I can’t explain what happened at the Boston Marathon last week. It was a senseless act of madness that at least for me, defies explanation. I’ll leave the analysis to those who are far more articulate and erudite than me. Maybe it’s as simple as evil exists. One thing that was re-affirmed is that ordinary people do extraordinary things when fate thrusts them into a crisis. Undoubtedly lives were saved when people ran towards the bombs and the severely injured. As Mr. Rogers said “Look for the helpers”. They are always there.
Many have forecasted that next years marathon is likely to be bigger than ever; partly as a reaction to the events of this year but also because of the nature of the event. To some it’s an opportunity to test their endurance, fortitude and competitiveness, for others it’s the chance to cheer on Mom or Dad. Many use it as a vehicle to raise money or to give publicity to important causes.
I photographed the race from Wellesley. the approximate midpoint of the race and also the location of Scream Alley where hundreds of Wellesley co-eds cheer the runners while granting kisses.
The wheelchair racers start the race earlier than all other participants and the fastest ones complete the race thirty minutes ahead of the fastest runners. This guy was yelling at the Wellesley co-eds (whose scream pitch was already at jet engine levels) to scream louder because he couldn’t hear them!
Dick Hoyt, 73 and Rick Hoyt, 51 are undoubtedly the most renown push/wheelchair team in the world. Rick was born with cerebral palsy and doctors encouraged the Hoyts to institutionalize Rick, informing them that he would be nothing more than a “vegetable”. Fortunately, Dick and his wife decided to keep Rick at home and treat him like a normal child. Rick went on to graduate from Boston University in 1993 with a degree in special education and later worked at Boston College in a computer lab helping to develop systems to aid in communication and other tasks for people with disabilities.
As of April 2013, the Hoyts had competed in 1,077 endurance events, including 70 marathons and six Ironman triathlons. They had run the Boston Marathon 30 times. Also adding to their list of achievements, Dick and Rick biked and ran across the U.S. in 1992, completing a full 3,735 miles in 45 days.
Paul Appleby and Gene Carter were one of four push/wheelchair teams in the race this year. Paul has cerebral palsy and he and Gene have completed eleven marathons and 89 road races in the past nine years. Prior to this years race Paul lost his Angel Flight (because of mechanical issues) which would have taken him, his father and his wheelchair to Boston. Once word filtered out into his Collierville, Tennessee community about the canceled flight, a parent with a special-needs child donated his frequent flier miles so that Paul and Bob Appleby could fly. FedEx, where Carter works in Collierville, also shipped Paul’s racing chair and other accessories to Boston for free. In response to the co-eds cheering him on, Paul kept yelling “God Bless You” over and over again.
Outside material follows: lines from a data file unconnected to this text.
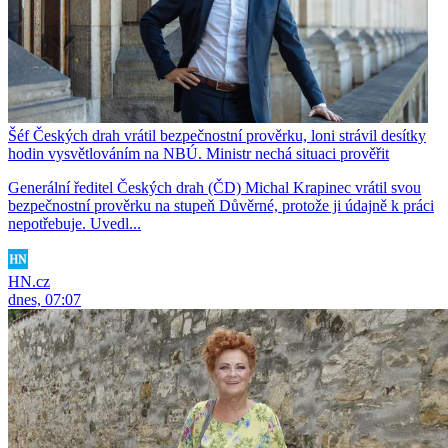
Šéf Českých drah vrátil bezpečnostní prověrku, loni strávil desítky
hodin vysvětlováním na NBÚ. Ministr nechá situaci prověřit
Generální ředitel Českých drah (ČD) Michal Krapinec vrátil svou
bezpečnostní prověrku na stupeň Důvěrné, protože ji údajně k práci
nepotřebuje. Uvedl...
HN.cz
dnes, 07:07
Noah Zack 30, has cerebral palsy and mental retardation and is one of many who receive help from the Noah’s Ark Foundation. The foundation (named in his honor) and formed in 1994, is dedicated to providing subsidies to residential homes and day-habilitation programs for individuals with severe disabilities. Each of the six people accompanying him pushed him for a portion of the race.
This Wellesley section of the race is about a quarter-mile long and completely filled with co-eds encouraging the race participants by cheering loudly, slapping hands and occasionally getting a kiss.
This year the race occurred on April 15th which is of course, the nation’s tax filing deadline.
By this point in the race the world’s best marathoners have started to sort themselves out, form a leading pack and usually run together until the final third of the race. This year’s race was won by Ethiopia’s Lelisa Desisa who you can see in the middle of this image. East African runners have dominated worldwide marathons for the last twenty years. Jason Hartmann (far left in the image), who finished fourth for the second year in a row, was one of three Americans finishing in the top ten. His time was a little over two minutes behind the winner.
This is the women’s lead pack of world-class runners. Occasionally (more frequently than the men) certain women will run the first half very fast in an attempt to get way out in front and make it difficult for the lead pack to catch them. It almost never works as the lead rabbits get tired in the last half of the race and get caught by the pack. Kenya’s Rita Jeptoo (second from left) won this years race with the America’s Shalane Flanagan (third from left) and Kara Goucher finishing fourth and sixth respectively.
Although not done by the lead runners, many of the 26,000 runners slap the hands of the Wellesley co-eds and some who are not particularly concerned about their times will stop and get a kiss.
In the hours after the wheelchair and world-class competitors have finished the race, thousands of runners still clog the racecourse in the hope of establishing a personal best time or to generate additional contributions to the charity for which they are running.
As you might expect in a field of 26,000 runners, some take a lighthearted approach to the race. In addition to this guy, I saw Abe Lincoln, Wonderwoman (can’t figure out why she didn’t win!), numerous ballerinas and clowns, several men in full three-piece suits and a juggler who juggled three balls for the entire race.